Selon les informations recueillies par la Ligue de défense des droits de l'homme en Roumanie, à Paris, les forces de police sont arrivées avec des chars, des blindés, des canons à eau, accompagnées de soldats baïonnette au canon, tandis que des hélicoptères survolaient la ville. Des tirs ont alors été entendus, tandis que des ambulances circulaient dans la ville.
Des témoignages recueillis à la frontière avec la Yougoslavie, indiquaient que Timisoara étaient encerclée par les forces de l'ordre. Dans la ville même, patrouillaient des tanks et de nombreuses unités de l'armée et de la police.
Dans la ville d'Arad, près de la frontière hongroise, des chars ont patrouillé dimanche et, selon des témoins oculaires, le couvre-feu a été institué dans la nuit de dimanche à lundi. La situation serait redevenue calme dans la journée de lundi, aussi bien à Timisoara qu'à Arad.
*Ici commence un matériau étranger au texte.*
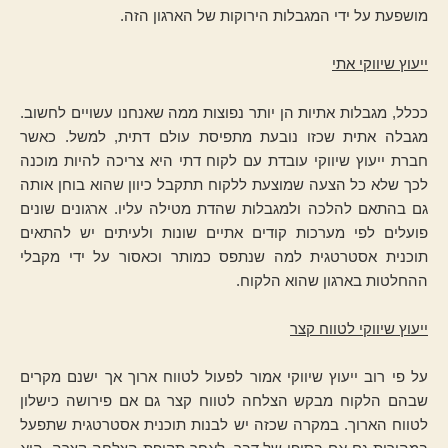
מושפעת על ידי המגבלות הירוקות של הארגון הזה.
ייעוץ שיווקי אתי
ככלל, מגבלות אתיות הן יותר נפוצות ממה שאנחנו עשויים לחשוב.
מגבלה אתית שכזו נובעת מתפיסת עולם דתית, למשל. כאשר
חברת ייעוץ שיווקי עובדת עם לקוח דתי היא צריכה להיות מוכנה
לכך שלא כל הצעה שמוצעת ללקוח תתקבל כיוון שהוא בוחן אותה
גם בהתאם להלכה ולמגבלות שהדת מטילה עליו. ארגונים שונים
פועלים לפי מערכות קודים אתיים שונות ולעיתים יש להתאים
תוכנית אסטרטגית למה שנתפס כמותר וכאסור על ידי מקבלי
ההחלטות בארגון שהוא הלקוח.
ייעוץ שיווקי לטווח קצר
על פי רוב ייעוץ שיווקי אמור לפעול לטווח ארוך אך ישנם מקרים
שבהם הלקוח מבקש הצלחה לטווח קצר גם אם פירושה כישלון
לטווח הארוך. במקרה שכזה יש לבנות תוכנית אסטרטגית שתפעל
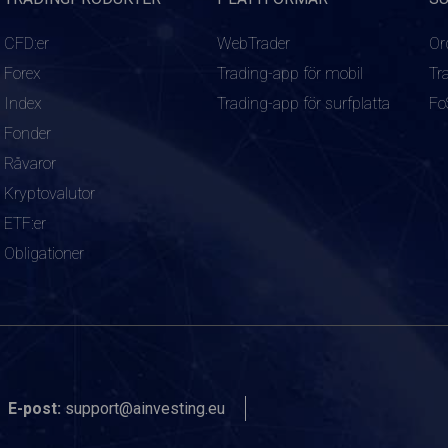
CFD:er
WebTrader
Or
Forex
Trading-app för mobil
Tr
Index
Trading-app för surfplatta
Fo
Fonder
Råvaror
Kryptovalutor
ETF:er
Obligationer
E-post:
support@ainvesting.eu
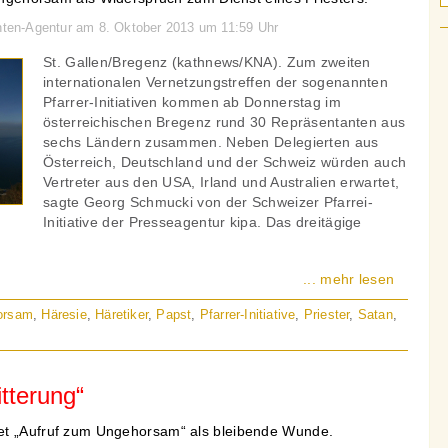
chten-Agentur am 8. Oktober 2013 um 11:59 Uhr
St. Gallen/Bregenz (kathnews/KNA). Zum zweiten
internationalen Vernetzungstreffen der sogenannten
Pfarrer-Initiativen kommen ab Donnerstag im
österreichischen Bregenz rund 30 Repräsentanten aus
sechs Ländern zusammen. Neben Delegierten aus
Österreich, Deutschland und der Schweiz würden auch
Vertreter aus den USA, Irland und Australien erwartet,
sagte Georg Schmucki von der Schweizer Pfarrei-
Initiative der Presseagentur kipa. Das dreitägige
... mehr lesen
orsam
,
Häresie
,
Häretiker
,
Papst
,
Pfarrer-Initiative
,
Priester
,
Satan
,
itterung“
et „Aufruf zum Ungehorsam“ als bleibende Wunde.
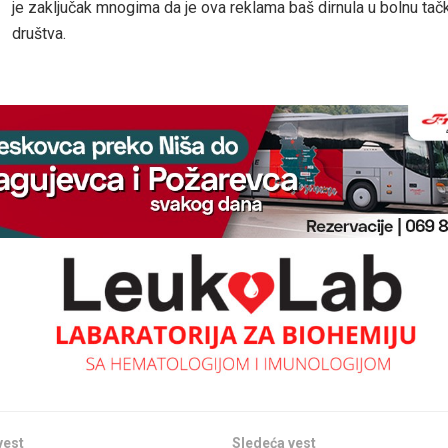
je zaključak mnogima da je ova reklama baš dirnula u bolnu ta
društva.
vest
Sledeća vest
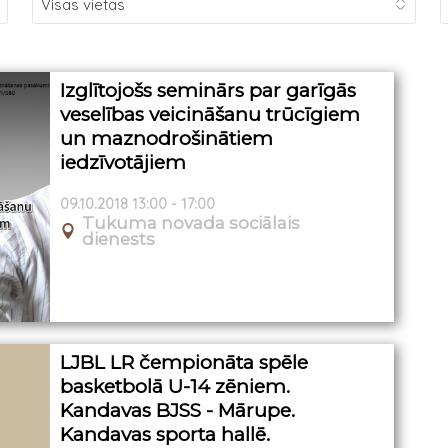
Izglītojošs seminārs par garīgās
veselības veicināšanu trūcīgiem
un maznodrošinātiem
iedzīvotājiem
09.10.2018 13:00 - 17:00
Tukuma novada sociālais
dienests
LJBL LR čempionāta spēle
basketbolā U-14 zēniem.
Kandavas BJSS - Mārupe.
Kandavas sporta hallē.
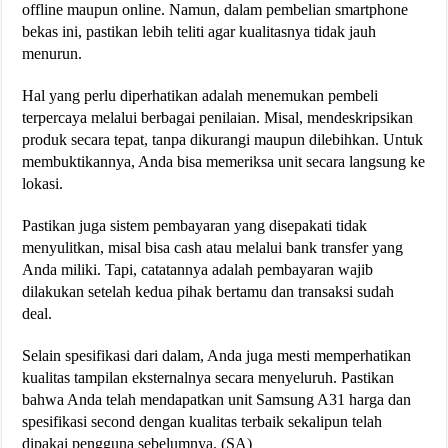
offline maupun online. Namun, dalam pembelian smartphone
bekas ini, pastikan lebih teliti agar kualitasnya tidak jauh
menurun.
Hal yang perlu diperhatikan adalah menemukan pembeli
terpercaya melalui berbagai penilaian. Misal, mendeskripsikan
produk secara tepat, tanpa dikurangi maupun dilebihkan. Untuk
membuktikannya, Anda bisa memeriksa unit secara langsung ke
lokasi.
Pastikan juga sistem pembayaran yang disepakati tidak
menyulitkan, misal bisa cash atau melalui bank transfer yang
Anda miliki. Tapi, catatannya adalah pembayaran wajib
dilakukan setelah kedua pihak bertamu dan transaksi sudah
deal.
Selain spesifikasi dari dalam, Anda juga mesti memperhatikan
kualitas tampilan eksternalnya secara menyeluruh. Pastikan
bahwa Anda telah mendapatkan unit Samsung A31 harga dan
spesifikasi second dengan kualitas terbaik sekalipun telah
dipakai pengguna sebelumnya. (SA)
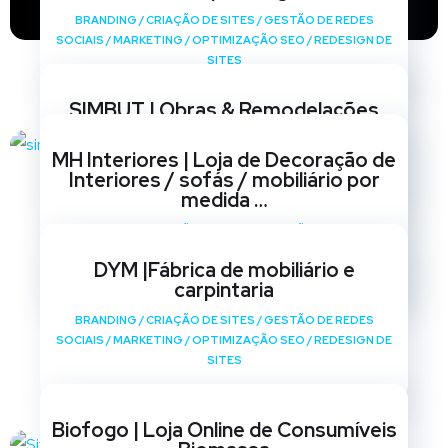
BRANDING
/
CRIAÇÃO DE SITES
/
GESTÃO DE REDES
SOCIAIS
/
MARKETING
/
OPTIMIZAÇÃO SEO
/
REDESIGN DE
SITES
SIMBUT | Obras & Remodelações
BRANDING
/
CRIAÇÃO DE SITES
/
GESTÃO DE REDES
MH Interiores | Loja de Decoração de
SOCIAIS
/
MARKETING
/
OPTIMIZAÇÃO SEO
/
REDESIGN DE
Interiores / sofás / mobiliário por
SITES
medida …
BRANDING
/
CRIAÇÃO DE SITES
/
GESTÃO DE REDES
SOCIAIS
/
MARKETING
/
OPTIMIZAÇÃO SEO
/
REDESIGN DE
DYM |Fábrica de mobiliário e
SITES
carpintaria
BRANDING
/
CRIAÇÃO DE SITES
/
GESTÃO DE REDES
SOCIAIS
/
MARKETING
/
OPTIMIZAÇÃO SEO
/
REDESIGN DE
SITES
Biofogo | Loja Online de Consumíveis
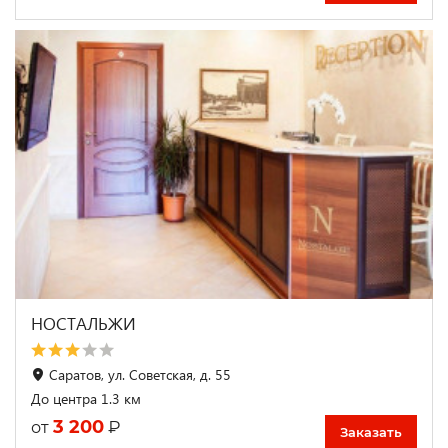
НОСТАЛЬЖИ
Саратов, ул. Советская, д. 55
До центра 1.3 км
3 200
₽
от
Заказать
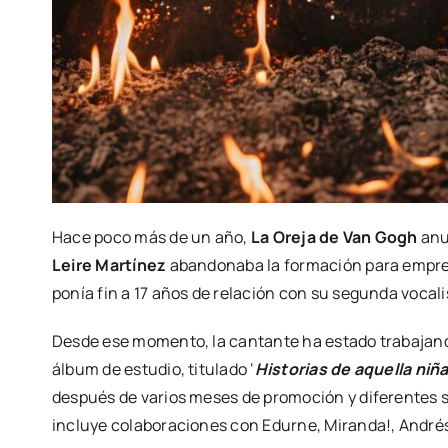
Hace poco más de un año,
La Oreja de Van Gogh
anu
Leire Martínez
abandonaba la formación para empren
ponía fin a 17 años de relación con su segunda vocal
Desde ese momento, la cantante ha estado trabajando
álbum de estudio, titulado ‘
Historias de aquella niñ
después de varios meses de promoción y diferentes se
incluye colaboraciones con Edurne, Miranda!, Andr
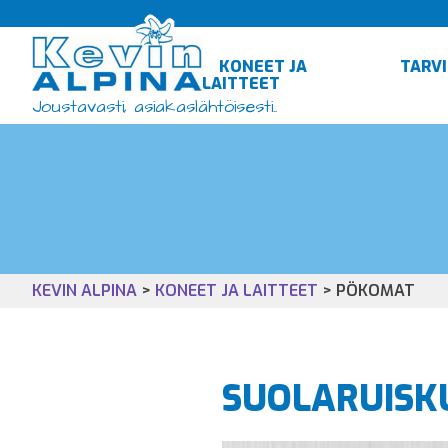
Siirry
sisältöön
KONEET JA
TARV
LAITTEET
Joustavasti, asiakaslähtöisesti..
KEVIN ALPINA
>
KONEET JA LAITTEET
>
PÖKOMAT
SUOLARUISK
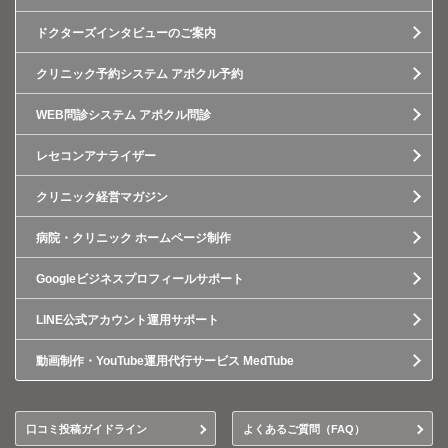
ドクターズインタビューのご案内
クリニック予約システム アポクル予約
WEB問診システム アポクル問診
レセコンアナライザー
クリニック経営マガジン
病院・クリニック ホームページ制作
Googleビジネスプロフィールサポート
LINE公式アカウント運用サポート
動画制作・YouTube運用代行サービス MedTube
口コミ投稿ガイドライン
よくあるご質問（FAQ）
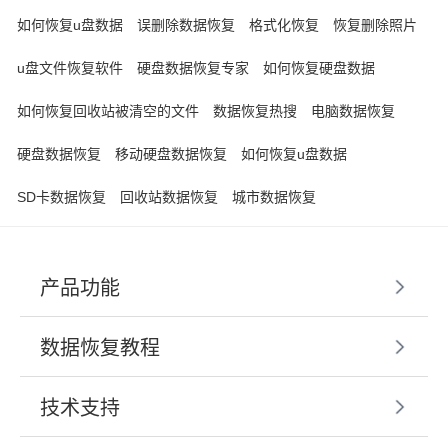
如何恢复u盘数据
误删除数据恢复
格式化恢复
恢复删除照片
u盘文件恢复软件
硬盘数据恢复专家
如何恢复硬盘数据
如何恢复回收站被清空的文件
数据恢复热搜
电脑数据恢复
硬盘数据恢复
移动硬盘数据恢复
如何恢复u盘数据
SD卡数据恢复
回收站数据恢复
城市数据恢复
产品功能
数据恢复教程
技术支持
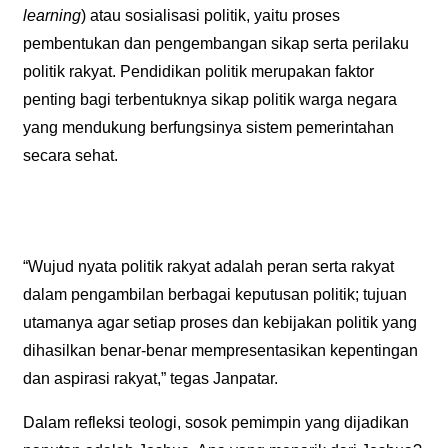
learning
) atau sosialisasi politik, yaitu proses
pembentukan dan pengembangan sikap serta perilaku
politik rakyat. Pendidikan politik merupakan faktor
penting bagi terbentuknya sikap politik warga negara
yang mendukung berfungsinya sistem pemerintahan
secara sehat.
“Wujud nyata politik rakyat adalah peran serta rakyat
dalam pengambilan berbagai keputusan politik; tujuan
utamanya agar setiap proses dan kebijakan politik yang
dihasilkan benar-benar mempresentasikan kepentingan
dan aspirasi rakyat,” tegas Janpatar.
Dalam refleksi teologi, sosok pemimpin yang dijadikan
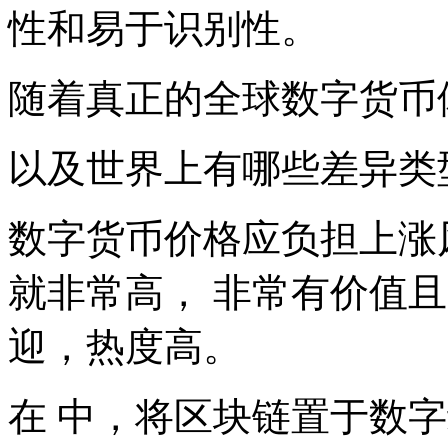
性和易于识别性。
随着真正的全球数字货币
以及世界上有哪些差异类
数字货币价格应负担上涨
就非常高， 非常有价值
迎，热度高。
在 中，将区块链置于数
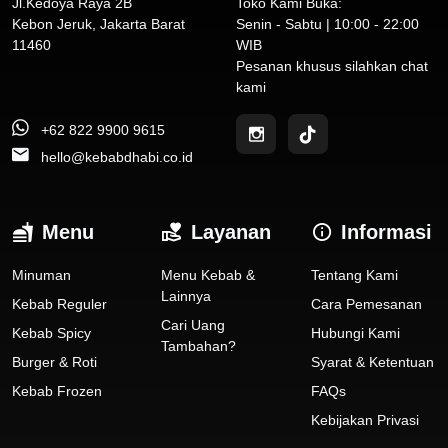
Jl.Kedoya Raya 2B
Toko Kami Buka:
Kebon Jeruk, Jakarta Barat
Senin - Sabtu | 10:00 - 22:00
11460
WIB
Pesanan khusus silahkan chat
kami
+62 822 9900 9615
hello@kebabdhabi.co.id
Menu
Layanan
Informasi
Minuman
Menu Kebab &
Tentang Kami
Lainnya
Kebab Reguler
Cara Pemesanan
Cari Uang
Kebab Spicy
Hubungi Kami
Tambahan?
Burger & Roti
Syarat & Ketentuan
Kebab Frozen
FAQs
Kebijakan Privasi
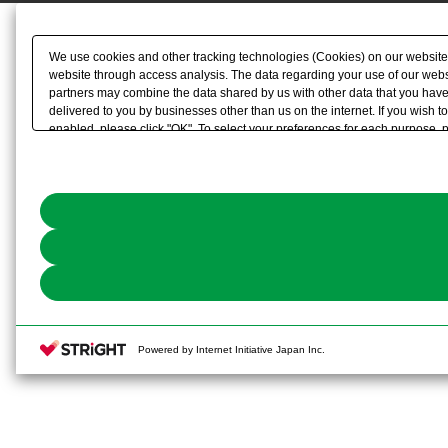
We use cookies and other tracking technologies (Cookies) on our website to
website through access analysis. The data regarding your use of our websi
partners may combine the data shared by us with other data that you have 
delivered to you by businesses other than us on the internet. If you wish to
enabled, please click "OK". To select your preferences for each purpose, 
link) located in our
Cookie Policy
or the website footer.
Powered by Internet Initiative Japan Inc.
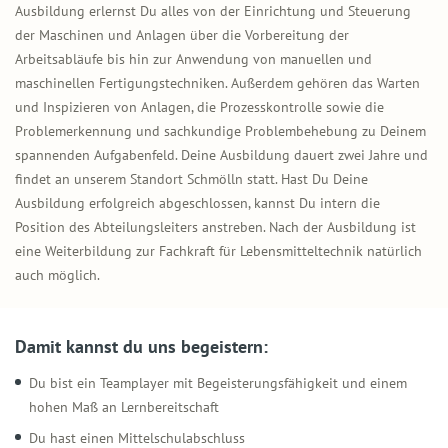
Ausbildung erlernst Du alles von der Einrichtung und Steuerung
der Maschinen und Anlagen über die Vorbereitung der
Arbeitsabläufe bis hin zur Anwendung von manuellen und
maschinellen Fertigungstechniken. Außerdem gehören das Warten
und Inspizieren von Anlagen, die Prozesskontrolle sowie die
Problemerkennung und sachkundige Problembehebung zu Deinem
spannenden Aufgabenfeld. Deine Ausbildung dauert zwei Jahre und
findet an unserem Standort Schmölln statt. Hast Du Deine
Ausbildung erfolgreich abgeschlossen, kannst Du intern die
Position des Abteilungsleiters anstreben. Nach der Ausbildung ist
eine Weiterbildung zur Fachkraft für Lebensmitteltechnik natürlich
auch möglich.
Damit kannst du uns begeistern:
Du bist ein Teamplayer mit Begeisterungsfähigkeit und einem
hohen Maß an Lernbereitschaft
Du hast einen Mittelschulabschluss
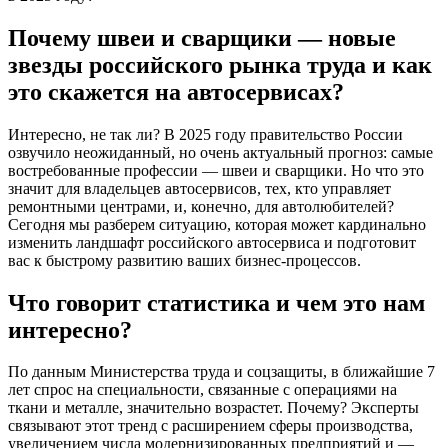
Почему швеи и сварщики — новые
звезды российского рынка труда и как
это скажется на автосервисах?
Интересно, не так ли? В 2025 году правительство России
озвучило неожиданный, но очень актуальный прогноз: самые
востребованные профессии — швеи и сварщики. Но что это
значит для владельцев автосервисов, тех, кто управляет
ремонтными центрами, и, конечно, для автолюбителей?
Сегодня мы разберем ситуацию, которая может кардинально
изменить ландшафт российского автосервиса и подготовит
вас к быстрому развитию ваших бизнес-процессов.
Что говорит статистика и чем это нам
интересно?
По данным Министерства труда и соцзащиты, в ближайшие 7
лет спрос на специальности, связанные с операциями на
ткани и металле, значительно возрастет. Почему? Эксперты
связывают этот тренд с расширением сферы производства,
увеличением числа модернизированных предприятий и —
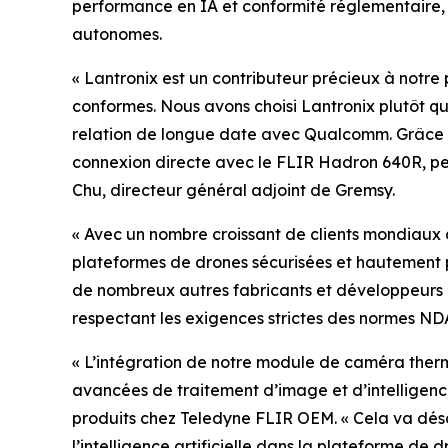
performance en IA et conformité réglementaire, 
autonomes.
« Lantronix est un contributeur précieux à notr
conformes. Nous avons choisi Lantronix plutôt qu
relation de longue date avec Qualcomm. Grâce 
connexion directe avec le FLIR Hadron 640R, pe
Chu, directeur général adjoint de Gremsy.
« Avec un nombre croissant de clients mondiaux 
plateformes de drones sécurisées et hautement p
de nombreux autres fabricants et développeurs d
respectant les exigences strictes des normes ND
« L’intégration de notre module de caméra thermi
avancées de traitement d’image et d’intelligence 
produits chez Teledyne FLIR OEM. « Cela va dés
l’intelligence artificielle dans la plateforme de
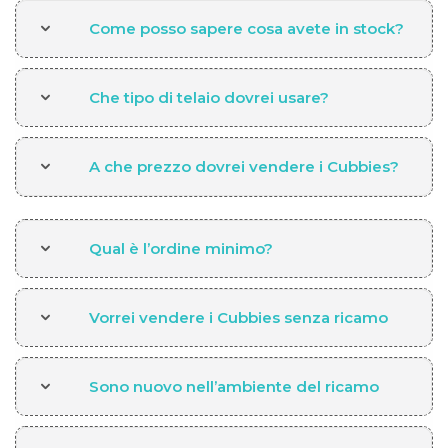
Come posso sapere cosa avete in stock?
Che tipo di telaio dovrei usare?
A che prezzo dovrei vendere i Cubbies?
Qual è l’ordine minimo?
Vorrei vendere i Cubbies senza ricamo
Sono nuovo nell’ambiente del ricamo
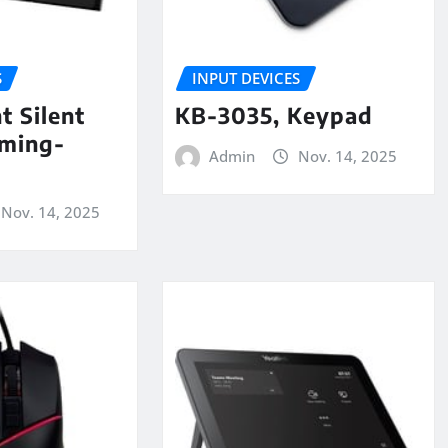
S
INPUT DEVICES
 Silent
KB-3035, Keypad
aming-
Admin
Nov. 14, 2025
Nov. 14, 2025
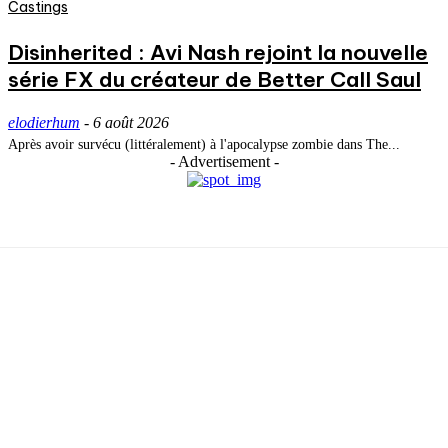
Castings
Disinherited : Avi Nash rejoint la nouvelle
série FX du créateur de Better Call Saul
elodierhum
-
6 août 2026
Après avoir survécu (littéralement) à l'apocalypse zombie dans The...
- Advertisement -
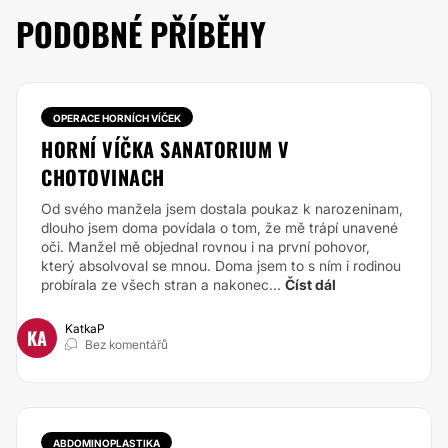
PODOBNÉ PŘÍBĚHY
OPERACE HORNÍCH VÍČEK
HORNÍ VÍČKA SANATORIUM V
CHOTOVINACH
Od svého manžela jsem dostala poukaz k narozeninam,
dlouho jsem doma povídala o tom, že mě trápí unavené
oči. Manžel mě objednal rovnou i na první pohovor,
který absolvoval se mnou. Doma jsem to s ním i rodinou
probírala ze všech stran a nakonec...
Číst dál
KatkaP
KA
Bez komentářů
ABDOMINOPLASTIKA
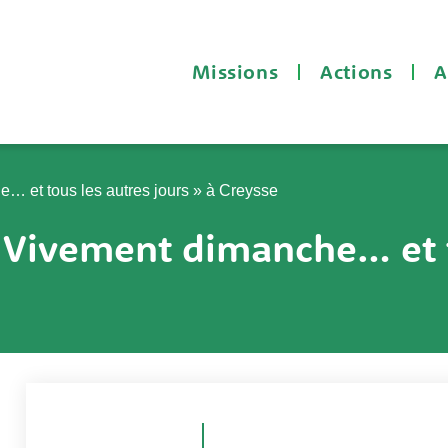
Missions
Actions
A
… et tous les autres jours » à Creysse
 Vivement dimanche… et t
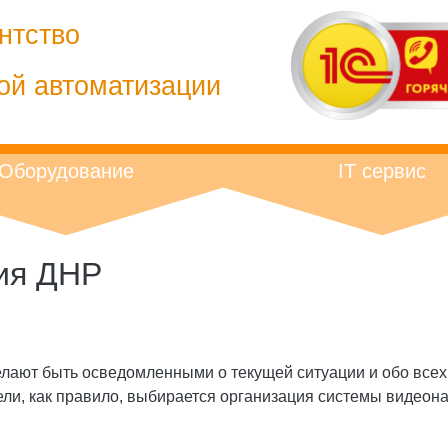
нтство
ой автоматизации
Оборудование
IT сервис
ия ДНР
елают быть осведомленными о текущей ситуации и обо всех
ли, как правило, выбирается организация системы видеона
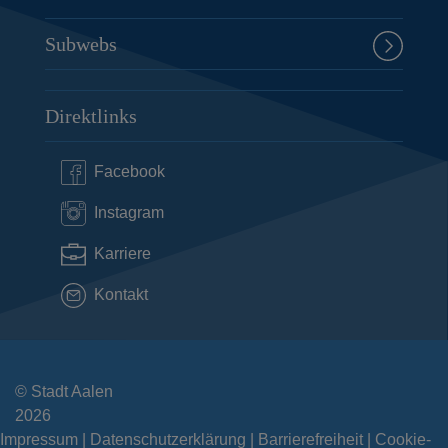
Subwebs
Direktlinks
Facebook
Instagram
Karriere
Kontakt
© Stadt Aalen
2026
Impressum
Datenschutzerklärung
Barrierefreiheit
Cookie-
Les autorités roumaines n'ont soufflé mot de ces émeutes, comme déjà lors de celles de Brasov en novembre 1987, où 20.000 personnes avaient protesté violemment contre la pénurie alimentaire.
On ne sort pas
Pour empêcher des témoins d'aller dans les deux villes concernées, les frontières avec Hongrie et la Yougoslavie ont été pratiquement fermées.
Les autorités roumaines ont également interdit aux Autrichiens de se rendre en Roumanie, à l'exception des personnes voyageant à des fins professionnelles.
Quant à Ceauscecu, il est parti, comme si de rien n'était, hier matin pour un voyage officiel en Iran. Il a toutefois laissé à Bucarest sa femme Elena, véritable numéro deux du régime, qui d'ordinaire l'accompagne dans tous les voyages officiels.